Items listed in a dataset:
BEGIN
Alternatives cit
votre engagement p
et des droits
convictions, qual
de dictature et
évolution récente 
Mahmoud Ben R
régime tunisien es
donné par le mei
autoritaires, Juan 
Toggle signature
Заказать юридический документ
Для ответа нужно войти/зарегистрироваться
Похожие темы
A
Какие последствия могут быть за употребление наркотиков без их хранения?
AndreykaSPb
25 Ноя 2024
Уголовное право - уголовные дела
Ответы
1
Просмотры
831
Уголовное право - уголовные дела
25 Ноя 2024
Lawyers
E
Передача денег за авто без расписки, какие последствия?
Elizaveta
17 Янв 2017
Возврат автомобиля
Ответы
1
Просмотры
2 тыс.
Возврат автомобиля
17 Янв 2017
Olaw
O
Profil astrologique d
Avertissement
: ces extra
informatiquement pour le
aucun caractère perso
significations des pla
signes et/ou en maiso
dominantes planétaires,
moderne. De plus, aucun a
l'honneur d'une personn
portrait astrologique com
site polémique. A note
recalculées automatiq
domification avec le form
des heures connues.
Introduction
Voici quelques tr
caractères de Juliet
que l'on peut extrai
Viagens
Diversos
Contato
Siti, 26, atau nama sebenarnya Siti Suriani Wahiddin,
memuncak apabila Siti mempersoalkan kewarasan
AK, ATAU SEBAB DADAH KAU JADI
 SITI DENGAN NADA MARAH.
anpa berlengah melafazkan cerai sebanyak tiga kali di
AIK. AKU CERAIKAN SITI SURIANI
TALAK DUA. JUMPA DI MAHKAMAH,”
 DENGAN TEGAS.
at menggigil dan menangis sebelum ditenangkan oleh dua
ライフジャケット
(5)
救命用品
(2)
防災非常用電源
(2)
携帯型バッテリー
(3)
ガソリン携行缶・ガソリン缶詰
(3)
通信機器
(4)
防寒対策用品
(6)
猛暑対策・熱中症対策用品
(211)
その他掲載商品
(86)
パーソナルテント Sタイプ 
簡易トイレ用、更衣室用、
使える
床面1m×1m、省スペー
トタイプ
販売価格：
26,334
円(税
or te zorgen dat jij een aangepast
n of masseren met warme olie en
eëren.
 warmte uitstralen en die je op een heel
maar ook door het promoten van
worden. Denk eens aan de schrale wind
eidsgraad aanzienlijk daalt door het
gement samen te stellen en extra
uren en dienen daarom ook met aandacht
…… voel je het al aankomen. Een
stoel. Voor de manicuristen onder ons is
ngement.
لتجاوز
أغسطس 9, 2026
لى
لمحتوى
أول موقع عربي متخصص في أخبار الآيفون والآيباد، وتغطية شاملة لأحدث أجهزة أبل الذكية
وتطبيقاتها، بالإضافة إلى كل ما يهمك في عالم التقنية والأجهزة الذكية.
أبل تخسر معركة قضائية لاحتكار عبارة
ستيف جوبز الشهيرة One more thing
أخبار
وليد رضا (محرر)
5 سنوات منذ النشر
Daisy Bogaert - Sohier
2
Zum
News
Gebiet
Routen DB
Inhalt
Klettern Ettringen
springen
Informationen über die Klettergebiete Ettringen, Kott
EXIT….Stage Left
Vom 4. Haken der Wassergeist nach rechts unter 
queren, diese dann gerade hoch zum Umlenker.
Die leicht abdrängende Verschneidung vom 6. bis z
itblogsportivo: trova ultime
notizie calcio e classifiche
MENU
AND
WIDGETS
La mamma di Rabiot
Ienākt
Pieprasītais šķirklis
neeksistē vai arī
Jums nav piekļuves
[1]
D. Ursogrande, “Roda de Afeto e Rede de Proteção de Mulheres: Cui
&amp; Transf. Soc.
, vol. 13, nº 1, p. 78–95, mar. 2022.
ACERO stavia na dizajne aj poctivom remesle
END
Set down, exactly as they appear, the lines above from the first one to the line that holds "signes et/ou en maiso", both included, please, and no others.

* [Result of this exercise]
Alternatives cit
votre engagement p
et des droits
convictions, qual
de dictature et
évolution récente 
Mahmoud Ben R
régime tunisien es
donné par le mei
autoritaires, Juan 
Toggle signature
Заказать юридический документ
Для ответа нужно войти/зарегистрироваться
Похожие темы
A
Какие последствия могут быть за употребление наркотиков без их хранения?
AndreykaSPb
25 Ноя 2024
Уголовное право - уголовные дела
Ответы
1
Просмотры
831
Уголовное право - уголовные дела
25 Ноя 2024
Lawyers
E
Передача денег за авто без расписки, какие последствия?
Elizaveta
17 Янв 2017
Возврат автомобиля
Ответы
1
Просмотры
2 тыс.
Возврат автомобиля
17 Янв 2017
Olaw
O
Profil astrologique d
Avertissement
: ces extra
informatiquement pour le
aucun caractère perso
significations des pla
signes et/ou en maiso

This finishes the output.